Interventional therapeutic techniques in Budd-Chiari syndrome
Bilbao JI, Pueyo JC [SP], Longo JM, Arias M, Herrero JI, Benito A [SP], Barettino MD, Perotti JP, Pardo F.
Department of Radiology, Clínica Universitaria, Facultad de Medicina, Universidad de Navarra, Avenida Pio XII no. 36, E-31008 Pamplona, Spain
Magazine: Cardiovascular and Interventional Radiology
Date: Apr 1, 1997Hepatology General and Digestive Surgery Radiology [SP]
To analyze the results obtained with percutaneous therapeutic procedures in patients with Budd-Chiari syndrome (BCHS).
Between august 1991 and April 1993, seven patients with BCHS were treated in our hospital. Three presented with a congenital web; in another three cases the hepatic veins and/or the inferior vena cava (IVC) were compromised after major hepatic surgery; one patient presented with a severe stenosis of the intrahepatic IVC due to hepatomegaly.
One of the patients with congenital web has required several new dilatations due to restenosis; one patient required a transjugular intrahepatic portosystemic shunt procedure while awaiting a liver transplantation. The two postsurgical patients with stenosed hepatic veins did not require any new procedure after the placement of metallic endoprostheses. However, the patient with liver transplantation presented IVC restenosis after balloon angioplasty that required the deployment of metallic endoprostheses.
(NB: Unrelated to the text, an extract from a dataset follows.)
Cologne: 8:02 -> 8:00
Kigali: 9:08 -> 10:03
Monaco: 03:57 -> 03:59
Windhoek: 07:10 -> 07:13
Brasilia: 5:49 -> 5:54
In the patient with hepatomegaly a self-expandable prosthesis was placed in the intrahepatic portion of the IVC before (4 months) a liver transplantation.
Interventional therapeutic techniques offer a wide variety of possibilities for the treatment of patients with BCHS. For IVC stenoses, the results obtained with balloon angioplasty are at least as good as those obtained with surgery.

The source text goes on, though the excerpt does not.